TASK TO COMPLETE:
Transcribe the whole listing without a single picture.
"""
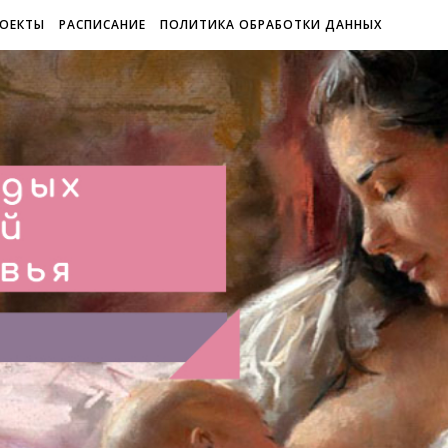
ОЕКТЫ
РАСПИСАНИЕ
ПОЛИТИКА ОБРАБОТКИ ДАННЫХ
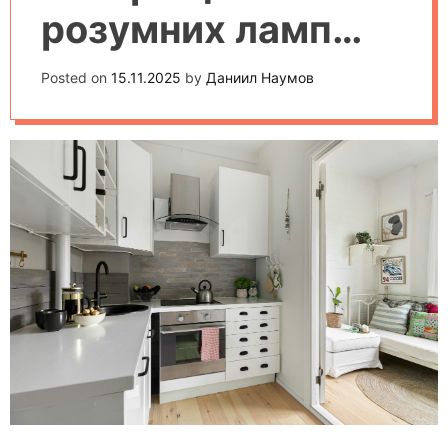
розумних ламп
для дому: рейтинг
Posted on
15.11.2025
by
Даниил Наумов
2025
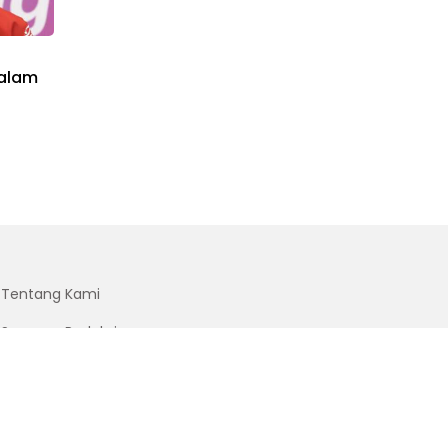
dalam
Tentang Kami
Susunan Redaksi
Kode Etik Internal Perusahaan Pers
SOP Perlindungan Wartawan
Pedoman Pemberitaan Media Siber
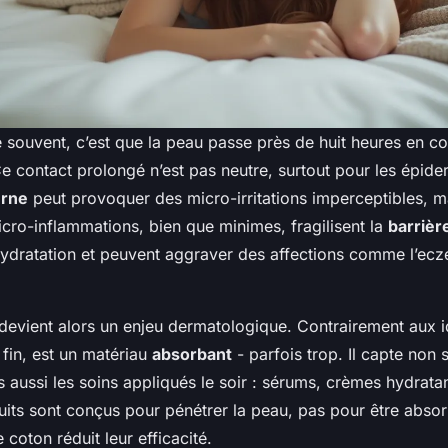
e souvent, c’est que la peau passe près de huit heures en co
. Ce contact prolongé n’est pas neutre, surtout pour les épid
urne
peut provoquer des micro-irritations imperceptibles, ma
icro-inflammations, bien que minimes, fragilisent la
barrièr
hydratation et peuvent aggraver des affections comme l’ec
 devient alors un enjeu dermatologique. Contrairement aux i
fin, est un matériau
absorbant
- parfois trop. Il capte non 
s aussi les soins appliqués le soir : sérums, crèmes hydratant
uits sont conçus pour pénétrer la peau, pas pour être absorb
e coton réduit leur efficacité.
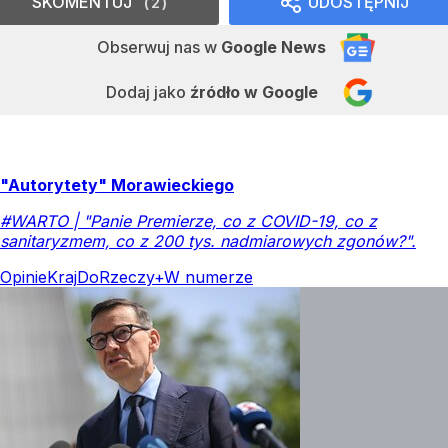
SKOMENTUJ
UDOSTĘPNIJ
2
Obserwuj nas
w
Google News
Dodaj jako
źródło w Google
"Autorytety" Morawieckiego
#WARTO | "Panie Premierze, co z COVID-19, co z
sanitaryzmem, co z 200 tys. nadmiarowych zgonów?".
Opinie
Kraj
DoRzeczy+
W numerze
"""
REPLY:
ОЕКТЫ
РАСПИСАНИЕ
ПОЛИТИКА ОБРАБОТКИ ДАННЫХ
розумних ламп
для дому: рейтинг
Posted on
15.11.2025
by
Даниил Наумов
2025
dalam
Tentang Kami
Susunan Redaksi
Kode Etik Internal Perusahaan Pers
SOP Perlindungan Wartawan
Pedoman Pemberitaan Media Siber
e souvent, c’est que la peau passe près de huit heures en co
. Ce contact prolongé n’est pas neutre, surtout pour les épid
urne
peut provoquer des micro-irritations imperceptibles, ma
icro-inflammations, bien que minimes, fragilisent la
barrièr
hydratation et peuvent aggraver des affections comme l’ec
 devient alors un enjeu dermatologique. Contrairement aux i
fin, est un matériau
absorbant
- parfois trop. Il capte non 
s aussi les soins appliqués le soir : sérums, crèmes hydratant
uits sont conçus pour pénétrer la peau, pas pour être absorb
e coton réduit leur efficacité.
SKOMENTUJ
UDOSTĘPNIJ
2
Obserwuj nas
w
Google News
Dodaj jako
źródło w Google
"Autorytety" Morawieckiego
#WARTO | "Panie Premierze, co z COVID-19, co z
sanitaryzmem, co z 200 tys. nadmiarowych zgonów?".
Opinie
Kraj
DoRzeczy+
W numerze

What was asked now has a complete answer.